# ML Pipelines with ZenML

***Key Concepts:*** *ML Pipelines, Steps*

In this notebook, we will learn how to easily convert existing ML code into ML pipelines using ZenML.

Machine learning in production consists of wide variety of tasks ranging from experiment tracking to orchestration, from model deployment to monitoring, from drift detection to feature stores and much, much more than that. Even though there are already some seemingly well-established solutions for these tasks, it can become increasingly difficult to establish a running production system in a reliable and modular manner once all these solutions are brought together. This is a problem which is especially critical when switching from research setting to a production setting. Due to a lack of standards, the time and resources invested in proof of concepts frequently go completely to waste, because the initial system cannot easily be transferred to a production-grade setting. 

To solve the above challenging problem, Zen ML was introduced. This has got a set of standards and well-structured abstractions. It is essential that these abstractions not only cover concepts such as pipelines and steps but also the infrastructure elements on which the pipelines run. This helps to simply infrastructure configuration and management. ZenML is a framework to create reproducible, production-ready machine learning pipelines. It is built for data scientist to transition their models from a local experimental setup to a robust modern MLOPS infrastructure in production.  

Since we will build models with [sklearn](https://scikit-learn.org/stable/), you will need to have the ZenML sklearn integration installed. You can install ZenML and the sklearn integration with the following command, which will also restart the kernel of your notebook.

In [None]:
%pip install zenml
!zenml integration install sklearn -y
%pip install pyparsing==2.4.2  # required for Colab

import IPython

# automatically restart kernel
IPython.Application.instance().kernel.do_shutdown(restart=True)
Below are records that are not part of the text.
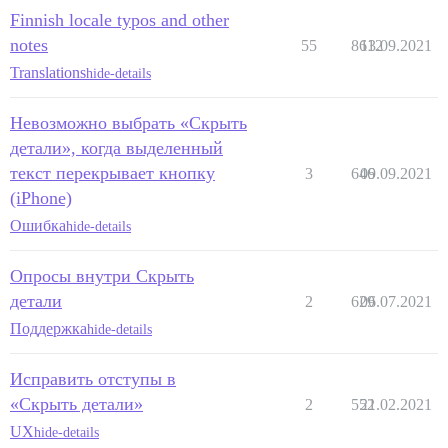
Finnish locale typos and other
notes
55
8612
13.09.2021
Translations
hide-details
Невозможно выбрать «Скрыть
детали», когда выделенный
текст перекрывает кнопку
3
646
09.09.2021
(iPhone)
Ошибка
hide-details
Опросы внутри Скрыть
детали
2
629
06.07.2021
Поддержка
hide-details
Исправить отступы в
«Скрыть детали»
2
552
21.02.2021
UX
hide-details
As an ML practitioner, you are probably familiar with building ML models using Scikit-learn, PyTorch, TensorFlow, or similar. An **[ML Pipeline](https://docs.zenml.io/developer-guide/steps-and-pipelines)** is simply an extension, including other steps you would typically do before or after building a model, like data acquisition, preprocessing, model deployment, or monitoring. The ML pipeline essentially defines a step-by-step procedure of your work as an ML practitioner. Defining ML pipelines explicitly in code is great because:
- We can easily rerun all of our work, not just the model, eliminating bugs and making our models easier to reproduce.
- Data and models can be versioned and tracked, so we can see at a glance which dataset a model was trained on and how it compares to other models.
- If the entire pipeline is coded up, we can automate many operational tasks, like retraining and redeploying models when the underlying problem or data changes or rolling out new and improved models with CI/CD workflows.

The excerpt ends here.